Credo Technology Group Holding Ltd Credo Technology Group (CRDO) reported its fiscal fourth-quarter earnings after the bell Monday, and on paper, it looked like a solid beat. Revenue came in at $437 million, topping analyst estimates of $432.05 million. Adjusted earnings per share were $1.16, also ahead of the $1.03 consensus. But the market wasn't impressed — shares fell 13.67% in after-hours trading to $195.32.
Total revenue surged 157% year-over-year and rose 7.4% sequentially. Gross margin landed at 68.2%, or 68.3% on an adjusted basis. The company ended the quarter with $1.4 billion in cash and short-term investments.
“Fiscal 2026 marked another defining year for Credo,” said Bill Brennan, president and CEO. “As we enter into fiscal 2027, Credo expects to achieve continued strong financial performance with our innovative and vertically integrated approach that enables customers to accelerate cluster time-to-stability, maximize GPU utilization, improve network reliability, and reduce overall infrastructure power and operating costs.”
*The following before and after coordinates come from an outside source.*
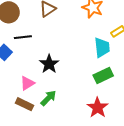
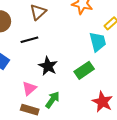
black line: (23, 37) -> (29, 40), moved
green rectangle: (103, 76) -> (84, 70), moved

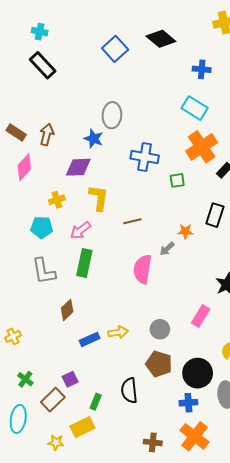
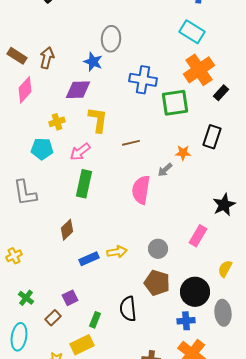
green square: (177, 180) -> (175, 103), size x1.8
gray L-shape: (44, 271) -> (25, 193), moved
brown rectangle: (53, 400) -> (53, 318), size x0.7

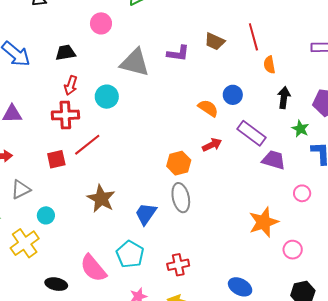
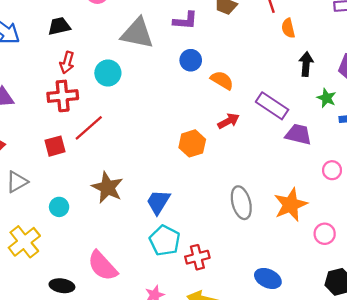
blue circle: (233, 95) -> (191, 60), moved
gray ellipse: (181, 198) -> (241, 203), moved
cyan circle: (46, 215) -> (59, 207), moved
cyan pentagon: (130, 254) -> (165, 241), moved

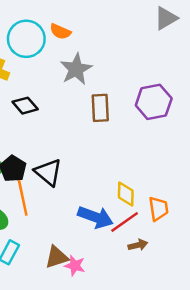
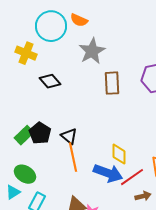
black triangle: (48, 172) -> (69, 136), size x0.7
yellow diamond: (126, 194) -> (119, 154), moved
orange line: (23, 198) -> (73, 157), moved

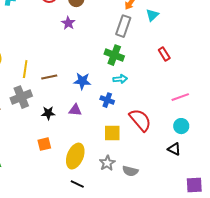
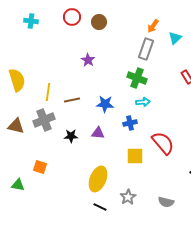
purple star: (68, 23) -> (88, 60), moved
blue cross: (107, 100) -> (130, 123), turned -32
orange square: (44, 144) -> (40, 167), moved, turned 32
gray star: (107, 163) -> (128, 197), moved
gray semicircle: (130, 171) -> (166, 202), moved

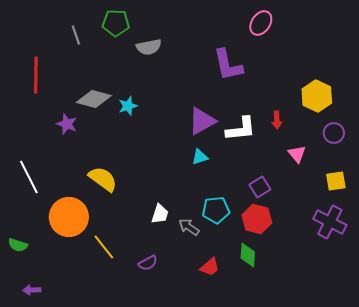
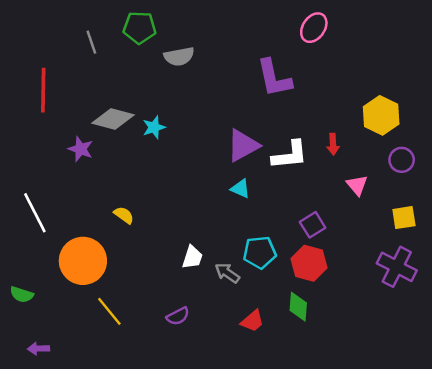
cyan triangle: (200, 157) -> (240, 189), turned 42
yellow semicircle: (103, 179) -> (124, 215), size x0.6
yellow line: (104, 247) -> (109, 311), moved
Looking ahead, Credo guided first-quarter revenue in the range of $465 million to $475 million, above the $461.61 million analysts were expecting. The company also forecast adjusted gross margin between 67% and 69%.
So why the selloff? It's possible investors were hoping for an even bigger beat or a more aggressive outlook, given the stock's run-up to recent highs. Sometimes good news just isn't good enough. Credo executives will discuss the quarter in more detail on an earnings call at 5 p.m. ET.